■ WHAT IS BEING ASKED: Below are records; report how many of their lines contain the word "actions", giving only the number.

■ ENTRIES SHOWN:
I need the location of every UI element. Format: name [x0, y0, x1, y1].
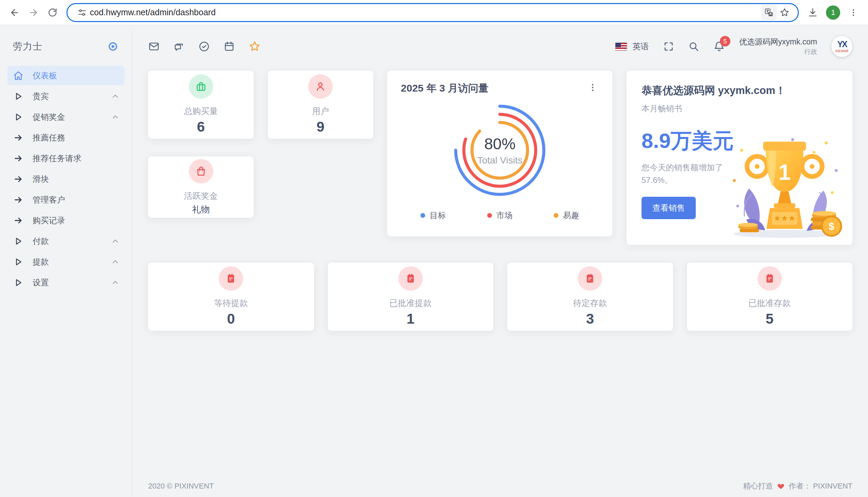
arrow-right-icon: [13, 154, 24, 163]
sidebar-item-vip[interactable]: 贵宾: [8, 86, 124, 106]
approved-deposits-card: 已批准存款 5: [687, 262, 853, 331]
arrow-right-icon: [13, 133, 24, 142]
reload-icon: [48, 8, 57, 17]
menu-pin-toggle[interactable]: [107, 41, 118, 52]
stat-value: 6: [197, 119, 205, 135]
sidebar-item-label: 设置: [32, 277, 49, 288]
pending-withdrawals-card: 等待提款 0: [148, 262, 314, 331]
play-triangle-icon: [13, 257, 24, 266]
sidebar-item-label: 购买记录: [32, 215, 65, 226]
avatar-logo-subtext: 优选源码库: [835, 49, 849, 53]
sidebar-item-referral-task-request[interactable]: 推荐任务请求: [8, 148, 124, 168]
play-triangle-icon: [13, 113, 24, 122]
site-settings-icon[interactable]: [74, 5, 90, 20]
sidebar-item-settings[interactable]: 设置: [8, 273, 124, 292]
sidebar-item-purchase-history[interactable]: 购买记录: [8, 211, 124, 230]
trophy-illustration: $ 1: [724, 128, 845, 240]
chat-icon[interactable]: [173, 41, 185, 52]
sidebar-item-label: 滑块: [32, 174, 49, 185]
legend-item[interactable]: 市场: [487, 210, 513, 221]
coin-dollar-symbol: $: [829, 221, 835, 232]
user-name: 优选源码网yxymk.com: [739, 37, 817, 47]
browser-actions: 1: [804, 4, 862, 21]
arrow-right-icon: [13, 216, 24, 225]
chevron-up-icon: [112, 258, 119, 266]
legend-label: 目标: [430, 210, 446, 221]
check-circle-icon[interactable]: [198, 41, 210, 52]
legend-item[interactable]: 目标: [421, 210, 446, 221]
sidebar-item-slider[interactable]: 滑块: [8, 169, 124, 189]
trophy-rank-number: 1: [779, 160, 791, 185]
congrats-subtitle: 本月畅销书: [642, 103, 838, 114]
stat-label: 待定存款: [573, 298, 607, 309]
sidebar-item-manage-customers[interactable]: 管理客户: [8, 190, 124, 209]
mail-icon[interactable]: [148, 41, 160, 52]
sidebar-item-label: 贵宾: [32, 91, 49, 102]
url-text[interactable]: cod.hwymw.net/admin/dashboard: [90, 8, 761, 17]
address-bar[interactable]: cod.hwymw.net/admin/dashboard: [67, 3, 799, 22]
stat-value: 3: [586, 311, 594, 327]
notifications-button[interactable]: 5: [713, 41, 725, 52]
language-selector[interactable]: 英语: [615, 41, 649, 52]
calendar-note-icon: [578, 266, 602, 291]
browser-back-button[interactable]: [6, 4, 23, 21]
home-icon: [13, 71, 24, 81]
legend-label: 市场: [496, 210, 513, 221]
top-navbar: 英语 5 优选源码网yxymk.com 行政 YX 优: [148, 36, 852, 57]
sidebar-menu: 仪表板 贵宾 促销奖金: [0, 66, 132, 292]
radial-bar-chart: 80% Total Visits: [445, 96, 554, 204]
browser-forward-button[interactable]: [25, 4, 42, 21]
fullscreen-icon[interactable]: [663, 41, 674, 52]
legend-dot: [421, 213, 425, 218]
sidebar-item-dashboard[interactable]: 仪表板: [8, 66, 124, 85]
forward-arrow-icon: [29, 8, 39, 18]
play-triangle-icon: [13, 278, 24, 287]
chart-menu-button[interactable]: [587, 82, 599, 94]
search-icon[interactable]: [688, 41, 699, 52]
stat-value: 0: [227, 311, 235, 327]
calendar-note-icon: [757, 266, 782, 291]
arrow-right-icon: [13, 174, 24, 184]
brand-title: 劳力士: [13, 40, 42, 53]
stat-value: 1: [407, 311, 414, 327]
chevron-up-icon: [112, 113, 119, 121]
footer: 2020 © PIXINVENT 精心打造 作者： PIXINVENT: [148, 481, 852, 497]
notification-badge: 5: [720, 36, 730, 46]
translate-icon[interactable]: [761, 5, 777, 20]
avatar[interactable]: YX 优选源码库: [832, 36, 852, 57]
briefcase-icon: [189, 74, 213, 99]
visits-chart-card: 2025 年 3 月访问量 80% T: [387, 71, 612, 237]
legend-dot: [554, 213, 558, 218]
browser-toolbar: cod.hwymw.net/admin/dashboard 1: [0, 0, 868, 25]
sidebar-item-label: 提款: [32, 256, 49, 267]
browser-menu-button[interactable]: [845, 4, 862, 21]
view-sales-button[interactable]: 查看销售: [642, 197, 696, 219]
sidebar-item-label: 仪表板: [32, 70, 57, 81]
user-icon: [308, 74, 333, 99]
browser-reload-button[interactable]: [44, 4, 61, 21]
chart-title: 2025 年 3 月访问量: [401, 82, 488, 95]
avatar-logo: YX: [837, 40, 846, 48]
stat-value: 5: [766, 311, 774, 327]
bookmark-star-icon[interactable]: [777, 5, 792, 20]
chevron-up-icon: [112, 279, 119, 286]
sidebar-item-referral-task[interactable]: 推薦任務: [8, 128, 124, 147]
pending-deposits-card: 待定存款 3: [507, 262, 673, 331]
favorite-star-icon[interactable]: [249, 40, 261, 53]
language-label: 英语: [633, 41, 649, 52]
sidebar-item-payments[interactable]: 付款: [8, 231, 124, 251]
stat-label: 等待提款: [214, 298, 248, 309]
legend-item[interactable]: 易趣: [554, 210, 579, 221]
congrats-title: 恭喜优选源码网 yxymk.com！: [642, 83, 838, 98]
users-card: 用户 9: [268, 71, 373, 139]
user-menu[interactable]: 优选源码网yxymk.com 行政: [739, 37, 817, 56]
footer-made-with: 精心打造: [743, 481, 773, 491]
total-purchases-card: 总购买量 6: [148, 71, 254, 139]
legend-dot: [487, 213, 492, 218]
sidebar-item-promo-bonus[interactable]: 促销奖金: [8, 107, 124, 127]
calendar-icon[interactable]: [223, 41, 235, 52]
congratulations-card: 恭喜优选源码网 yxymk.com！ 本月畅销书 8.9万美元 您今天的销售额增…: [627, 71, 852, 245]
sidebar-item-withdrawals[interactable]: 提款: [8, 252, 124, 271]
downloads-button[interactable]: [804, 4, 821, 21]
browser-profile-avatar[interactable]: 1: [826, 5, 840, 20]
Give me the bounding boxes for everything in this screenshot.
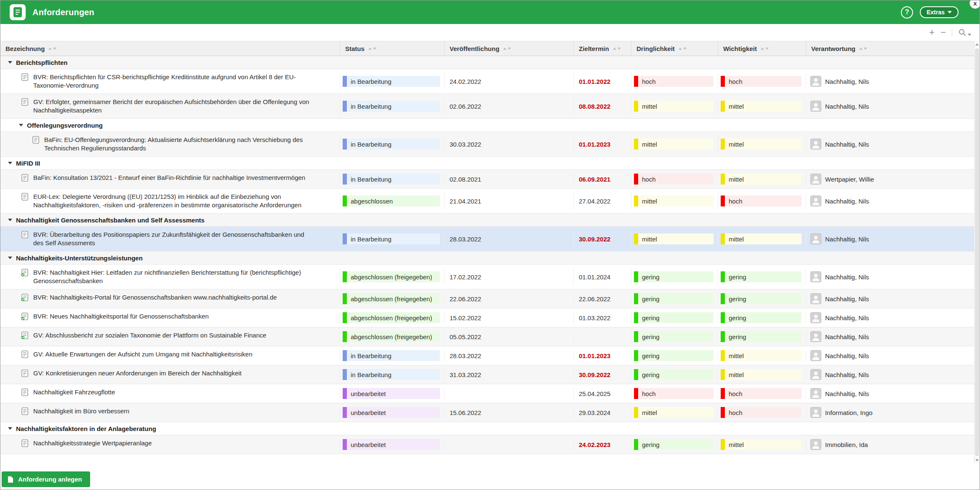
sort-icons[interactable] <box>679 48 687 50</box>
requirement-row[interactable]: GV: Erfolgter, gemeinsamer Bericht der e… <box>0 94 974 119</box>
status-chip: abgeschlossen (freigegeben) <box>343 293 440 304</box>
collapse-caret-icon[interactable] <box>8 61 12 64</box>
sort-asc-icon[interactable] <box>761 48 764 50</box>
priority-color-bar <box>634 439 638 450</box>
requirement-row[interactable]: BVR: Nachhaltigkeits-Portal für Genossen… <box>0 289 974 308</box>
group-row[interactable]: Nachhaltigkeit Genossenschaftsbanken und… <box>0 214 974 227</box>
collapse-caret-icon[interactable] <box>19 124 23 126</box>
requirement-title: EUR-Lex: Delegierte Verordnung ((EU) 202… <box>33 193 316 209</box>
sort-icons[interactable] <box>613 48 621 50</box>
requirement-title-cell: Nachhaltigkeit im Büro verbessern <box>0 407 340 418</box>
chevron-down-icon <box>948 11 952 13</box>
sort-icons[interactable] <box>859 48 867 50</box>
create-requirement-button[interactable]: Anforderung anlegen <box>2 471 90 487</box>
column-label: Status <box>345 45 365 52</box>
sort-desc-icon[interactable] <box>618 48 621 50</box>
sort-icons[interactable] <box>503 48 511 50</box>
owner-cell: Nachhaltig, Nils <box>806 73 974 90</box>
close-button[interactable]: x <box>969 0 980 9</box>
column-label: Verantwortung <box>811 45 855 52</box>
group-row[interactable]: Offenlegungsverordnung <box>0 119 974 132</box>
requirement-row[interactable]: GV: Abschlussbericht zur sozialen Taxono… <box>0 327 974 346</box>
requirement-row[interactable]: BaFin: Konsultation 13/2021 - Entwurf ei… <box>0 170 974 189</box>
column-header-status[interactable]: Status <box>340 41 444 56</box>
requirement-row[interactable]: Nachhaltigkeitsstrategie Wertpapieranlag… <box>0 435 974 454</box>
status-label: unbearbeitet <box>347 388 440 399</box>
priority-chip: mittel <box>721 439 802 450</box>
requirement-row[interactable]: EUR-Lex: Delegierte Verordnung ((EU) 202… <box>0 189 974 214</box>
header-actions: ? Extras <box>901 6 970 19</box>
collapse-caret-icon[interactable] <box>8 257 12 259</box>
expand-all-icon[interactable]: + <box>929 28 935 37</box>
extras-button[interactable]: Extras <box>920 6 959 18</box>
status-label: in Bearbeitung <box>347 174 440 185</box>
priority-chip: mittel <box>634 233 714 244</box>
owner-cell: Nachhaltig, Nils <box>806 369 974 380</box>
sort-asc-icon[interactable] <box>859 48 863 50</box>
requirement-row[interactable]: GV: Konkretisierungen neuer Anforderunge… <box>0 365 974 384</box>
group-row[interactable]: MiFID III <box>0 157 974 170</box>
sort-asc-icon[interactable] <box>503 48 506 50</box>
sort-desc-icon[interactable] <box>683 48 687 50</box>
requirement-title: Nachhaltigkeitsstrategie Wertpapieranlag… <box>33 439 152 447</box>
priority-label: mittel <box>638 195 714 206</box>
sort-desc-icon[interactable] <box>765 48 769 50</box>
priority-color-bar <box>634 174 638 185</box>
sort-icons[interactable] <box>368 48 376 50</box>
status-cell: in Bearbeitung <box>340 174 444 185</box>
column-header-verantwortung[interactable]: Verantwortung <box>806 41 974 56</box>
column-header-veroeffentlichung[interactable]: Veröffentlichung <box>444 41 573 56</box>
column-header-bezeichnung[interactable]: Bezeichnung <box>0 41 340 56</box>
sort-asc-icon[interactable] <box>368 48 372 50</box>
status-chip: in Bearbeitung <box>343 139 440 150</box>
sort-asc-icon[interactable] <box>679 48 682 50</box>
status-color-bar <box>343 233 347 244</box>
requirement-row[interactable]: BVR: Berichtspflichten für CSR-berichtsp… <box>0 69 974 94</box>
group-row[interactable]: Nachhaltigkeitsfaktoren in der Anlageber… <box>0 422 974 435</box>
table-toolbar: + − <box>0 24 980 41</box>
collapse-caret-icon[interactable] <box>8 162 12 164</box>
column-header-zieltermin[interactable]: Zieltermin <box>573 41 631 56</box>
scrollbar-thumb[interactable] <box>975 48 979 456</box>
collapse-caret-icon[interactable] <box>8 427 12 430</box>
requirement-row[interactable]: BVR: Nachhaltigkeit Hier: Leitfaden zur … <box>0 265 974 289</box>
requirement-row[interactable]: BaFin: EU-Offenlegungsverordnung: Aktual… <box>0 132 974 157</box>
priority-label: hoch <box>725 195 802 206</box>
scroll-down-icon[interactable] <box>975 457 980 463</box>
sort-icons[interactable] <box>761 48 769 50</box>
help-button[interactable]: ? <box>901 6 913 19</box>
priority-chip: gering <box>721 271 802 282</box>
collapse-caret-icon[interactable] <box>8 219 12 221</box>
group-row[interactable]: Nachhaltigkeits-Unterstützungsleistungen <box>0 252 974 265</box>
table-header-row: BezeichnungStatusVeröffentlichungZielter… <box>0 41 974 56</box>
requirement-row[interactable]: GV: Aktuelle Erwartungen der Aufsicht zu… <box>0 346 974 365</box>
sort-desc-icon[interactable] <box>373 48 376 50</box>
column-header-dringlichkeit[interactable]: Dringlichkeit <box>631 41 718 56</box>
collapse-all-icon[interactable]: − <box>940 28 946 37</box>
priority-label: mittel <box>638 101 714 112</box>
published-date-cell: 15.02.2022 <box>444 312 573 323</box>
sort-desc-icon[interactable] <box>53 48 56 50</box>
priority-chip: mittel <box>721 101 802 112</box>
requirement-row[interactable]: Nachhaltigkeit Fahrzeugflotteunbearbeite… <box>0 384 974 403</box>
sort-asc-icon[interactable] <box>48 48 52 50</box>
status-color-bar <box>343 407 347 418</box>
avatar-icon <box>810 350 821 361</box>
requirement-row[interactable]: BVR: Überarbeitung des Positionspapiers … <box>0 227 974 252</box>
owner-name: Nachhaltig, Nils <box>825 295 869 303</box>
owner-cell: Nachhaltig, Nils <box>806 230 974 247</box>
group-row[interactable]: Berichtspflichten <box>0 56 974 69</box>
column-header-wichtigkeit[interactable]: Wichtigkeit <box>718 41 806 56</box>
sort-desc-icon[interactable] <box>864 48 867 50</box>
search-icon[interactable] <box>958 28 971 37</box>
requirement-row[interactable]: BVR: Neues Nachhaltigkeitsportal für Gen… <box>0 308 974 327</box>
requirement-document-icon <box>21 369 29 378</box>
vertical-scrollbar[interactable] <box>974 41 980 463</box>
sort-asc-icon[interactable] <box>613 48 616 50</box>
scroll-up-icon[interactable] <box>975 41 980 48</box>
published-date-cell: 30.03.2022 <box>444 136 573 153</box>
requirement-row[interactable]: Nachhaltigkeit im Büro verbessernunbearb… <box>0 403 974 422</box>
sort-icons[interactable] <box>48 48 56 50</box>
urgency-cell: mittel <box>631 193 718 209</box>
sort-desc-icon[interactable] <box>508 48 511 50</box>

■ SOLUTION FOR THIS EXERCISE: 2